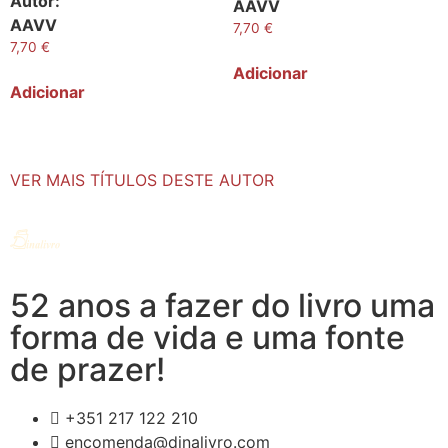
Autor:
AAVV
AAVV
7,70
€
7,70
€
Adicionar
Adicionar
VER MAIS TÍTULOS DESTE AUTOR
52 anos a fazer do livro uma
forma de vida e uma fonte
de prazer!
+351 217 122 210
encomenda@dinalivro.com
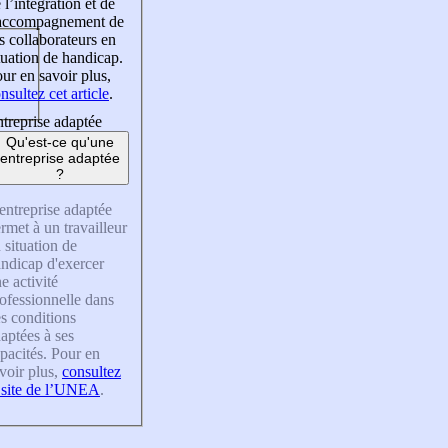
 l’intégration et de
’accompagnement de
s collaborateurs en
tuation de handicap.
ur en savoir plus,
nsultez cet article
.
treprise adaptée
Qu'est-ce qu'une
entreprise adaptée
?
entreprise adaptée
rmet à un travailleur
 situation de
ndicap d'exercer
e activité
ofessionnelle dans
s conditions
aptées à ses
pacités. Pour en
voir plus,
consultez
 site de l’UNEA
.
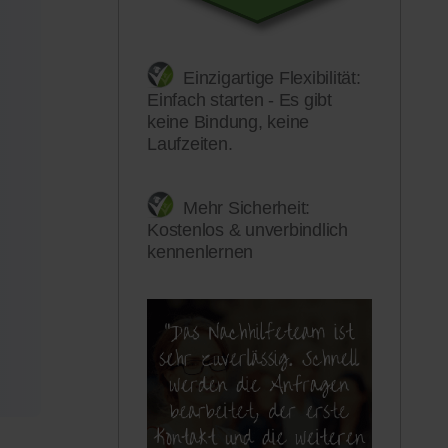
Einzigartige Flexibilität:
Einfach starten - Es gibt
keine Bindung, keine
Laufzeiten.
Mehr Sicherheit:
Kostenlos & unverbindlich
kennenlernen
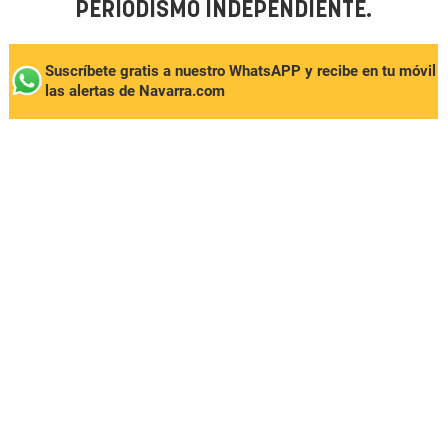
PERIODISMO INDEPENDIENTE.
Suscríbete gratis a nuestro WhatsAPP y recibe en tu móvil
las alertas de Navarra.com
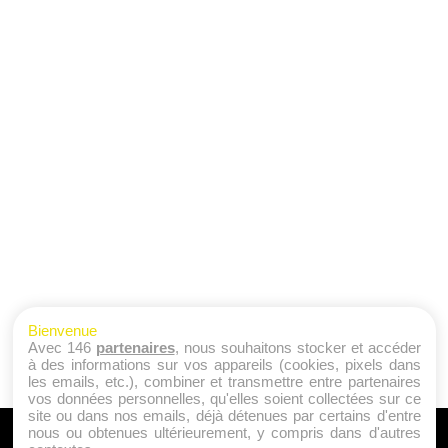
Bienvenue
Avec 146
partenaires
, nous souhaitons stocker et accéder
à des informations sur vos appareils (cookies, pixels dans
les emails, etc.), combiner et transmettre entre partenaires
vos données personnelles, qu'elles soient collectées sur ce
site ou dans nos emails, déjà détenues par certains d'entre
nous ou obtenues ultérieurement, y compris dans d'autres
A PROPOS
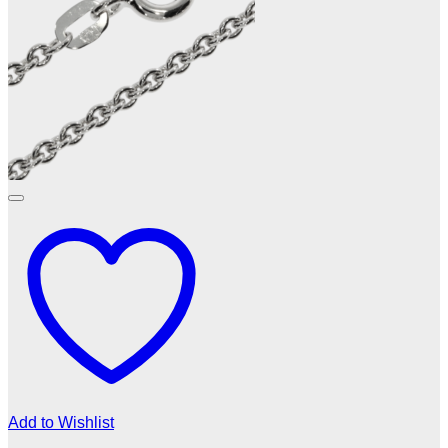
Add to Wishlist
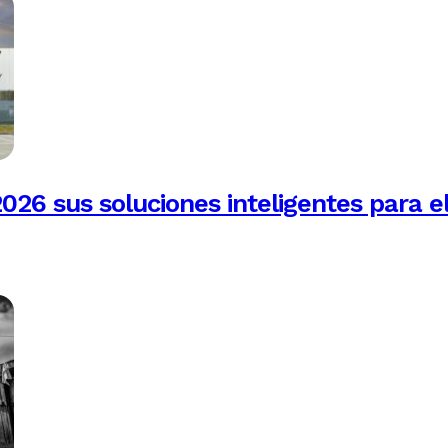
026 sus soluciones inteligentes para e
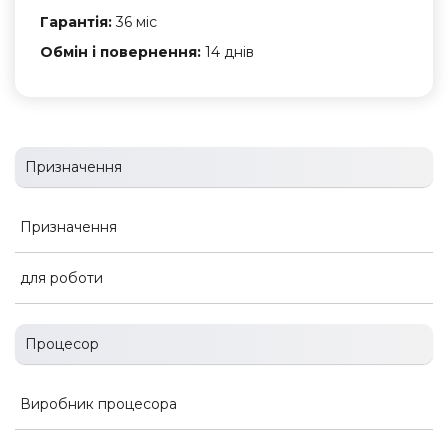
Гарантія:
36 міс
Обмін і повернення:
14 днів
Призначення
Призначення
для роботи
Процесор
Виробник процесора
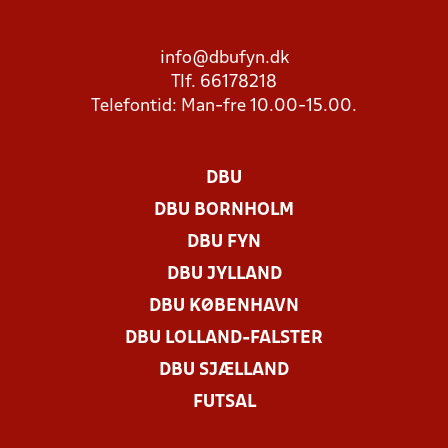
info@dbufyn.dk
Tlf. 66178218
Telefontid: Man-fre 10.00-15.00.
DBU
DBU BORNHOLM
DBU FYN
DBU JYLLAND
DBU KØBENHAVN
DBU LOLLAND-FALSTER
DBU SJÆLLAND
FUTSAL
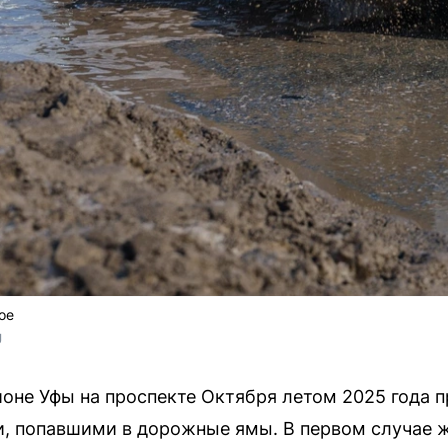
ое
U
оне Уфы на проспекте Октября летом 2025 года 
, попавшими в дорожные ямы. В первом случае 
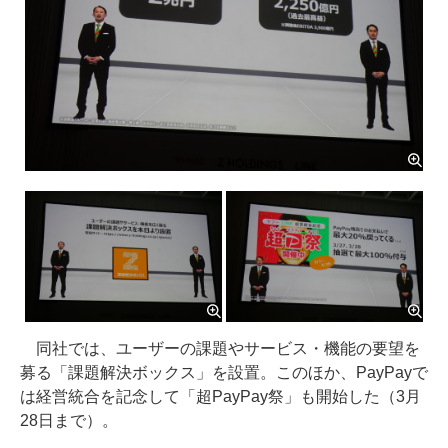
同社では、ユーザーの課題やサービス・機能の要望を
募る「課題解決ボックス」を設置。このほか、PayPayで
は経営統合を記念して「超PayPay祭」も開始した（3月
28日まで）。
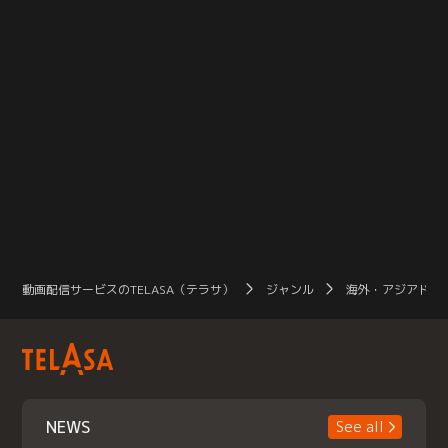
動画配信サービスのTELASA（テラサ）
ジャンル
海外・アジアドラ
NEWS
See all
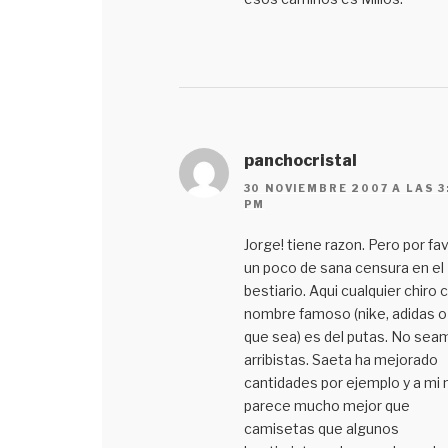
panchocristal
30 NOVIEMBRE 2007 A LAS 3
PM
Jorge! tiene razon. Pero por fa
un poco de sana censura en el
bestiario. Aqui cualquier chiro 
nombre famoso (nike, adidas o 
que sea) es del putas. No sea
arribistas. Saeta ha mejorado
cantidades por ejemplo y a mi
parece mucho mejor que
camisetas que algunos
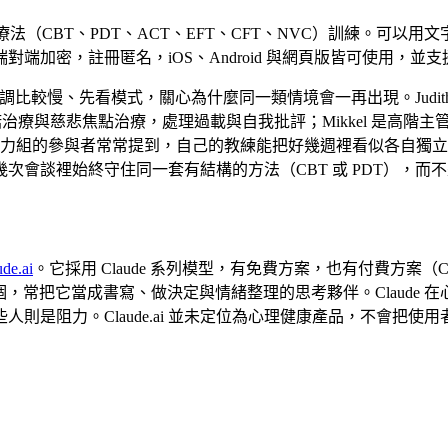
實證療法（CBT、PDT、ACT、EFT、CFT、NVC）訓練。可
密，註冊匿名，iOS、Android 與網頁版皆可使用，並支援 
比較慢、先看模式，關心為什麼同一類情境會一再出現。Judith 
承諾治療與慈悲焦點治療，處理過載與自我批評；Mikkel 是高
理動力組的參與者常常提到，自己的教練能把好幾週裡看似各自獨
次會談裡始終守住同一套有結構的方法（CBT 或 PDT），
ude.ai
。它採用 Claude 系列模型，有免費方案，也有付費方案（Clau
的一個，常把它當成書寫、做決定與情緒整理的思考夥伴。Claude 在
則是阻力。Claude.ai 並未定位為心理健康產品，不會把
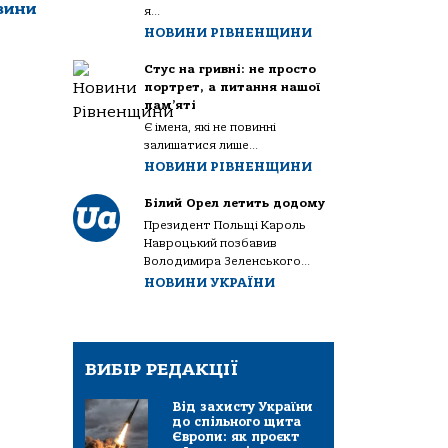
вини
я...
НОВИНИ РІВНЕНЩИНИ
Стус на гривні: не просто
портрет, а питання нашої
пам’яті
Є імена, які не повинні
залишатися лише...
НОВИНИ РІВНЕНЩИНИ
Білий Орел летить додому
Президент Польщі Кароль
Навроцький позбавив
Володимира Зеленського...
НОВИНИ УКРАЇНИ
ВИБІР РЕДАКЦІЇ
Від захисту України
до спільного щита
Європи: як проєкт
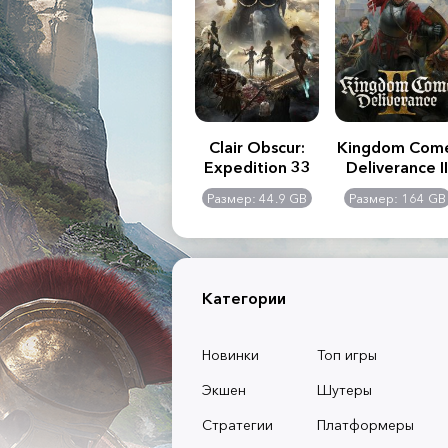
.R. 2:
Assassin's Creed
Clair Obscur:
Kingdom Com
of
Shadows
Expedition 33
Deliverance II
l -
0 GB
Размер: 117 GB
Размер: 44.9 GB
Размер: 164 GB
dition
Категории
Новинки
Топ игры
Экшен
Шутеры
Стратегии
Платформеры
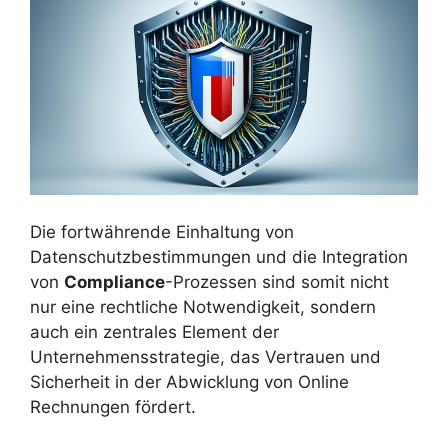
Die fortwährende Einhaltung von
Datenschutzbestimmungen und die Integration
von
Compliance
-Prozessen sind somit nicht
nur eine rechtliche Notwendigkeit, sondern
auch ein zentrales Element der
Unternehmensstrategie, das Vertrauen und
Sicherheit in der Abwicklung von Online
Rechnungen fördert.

▸ Required action:
Beginning from the line that contains "Datenschutzbestimmungen und die Integration", give each line again exactly, through the final line of the records.

▸ Written reply:
Datenschutzbestimmungen und die Integration
von
Compliance
-Prozessen sind somit nicht
nur eine rechtliche Notwendigkeit, sondern
auch ein zentrales Element der
Unternehmensstrategie, das Vertrauen und
Sicherheit in der Abwicklung von Online
Rechnungen fördert.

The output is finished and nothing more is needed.